I’m a little obsessed with CNN. That’s what’s on in my car, so whenever I’m in my car it’s how I keep up with what’s happening, and I read the New York Times. I mean, how do I interact with politics? How I interact with politics is kind of a complicated question and I’m not even sure I understand what that means but I try to live through example; I don’t think you can change people who have a different belief system than you but you can come to a mutual place of respect and understanding. I have friends who aren’t friends any more with people who believe differently from them politically or religiously, and that doesn’t make sense to me. I mean if you “un-friend” everyone who has a different opinion how do we ever find compromise and understanding and compassion, how do we live together with differences? We must find a way, and that way is always thru listening. Same is true for great acting yes? You must listen before you respond.

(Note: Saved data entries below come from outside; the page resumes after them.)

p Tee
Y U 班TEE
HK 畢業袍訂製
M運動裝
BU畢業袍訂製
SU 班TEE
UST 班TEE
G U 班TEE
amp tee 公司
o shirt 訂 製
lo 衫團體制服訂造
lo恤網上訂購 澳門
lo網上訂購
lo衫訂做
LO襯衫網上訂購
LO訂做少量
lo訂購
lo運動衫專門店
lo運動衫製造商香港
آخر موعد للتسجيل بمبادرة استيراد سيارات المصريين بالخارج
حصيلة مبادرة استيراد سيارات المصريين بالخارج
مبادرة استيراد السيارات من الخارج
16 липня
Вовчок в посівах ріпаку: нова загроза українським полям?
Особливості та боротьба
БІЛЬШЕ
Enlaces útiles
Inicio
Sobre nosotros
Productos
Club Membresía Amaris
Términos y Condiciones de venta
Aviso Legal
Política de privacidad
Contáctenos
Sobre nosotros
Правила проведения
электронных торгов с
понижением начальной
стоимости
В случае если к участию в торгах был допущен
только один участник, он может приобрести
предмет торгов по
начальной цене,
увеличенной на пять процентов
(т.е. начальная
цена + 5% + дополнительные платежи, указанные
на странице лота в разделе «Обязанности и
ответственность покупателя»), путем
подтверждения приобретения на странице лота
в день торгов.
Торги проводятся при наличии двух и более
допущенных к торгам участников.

 The way I interact with politics is to try to listen to and be accepting of different points of view, at the very least be open to understanding where they are coming from even if I don’t agree. Just because people have different political views doesn’t mean that I can’t love them or have them in my life— we just have different belief systems. Now that is of course not including evil or crazy. I’m talking about reasonable humans who vote differently or think about issues differently than I do.

 The great gift of theatre is that you can put people of any color, creed, religion, sexual identity or political party in the same room and they can make great art. That has the power to heal differences and grow understanding and compassion, even if people’s core value system stays the same, acceptance and love happens, I see it every day. Now, if you only put liberals in a room together, that’s going to be a very narrow vision of that piece of art; (the same goes) if you put a bunch of right-wing Republicans in a room together to create a piece of art. The great thing about theatre is that anyone and everyone is welcome, and together we’re going to make great art, and put those things aside. You can heal the world with great art; you can’t heal the world with political bias.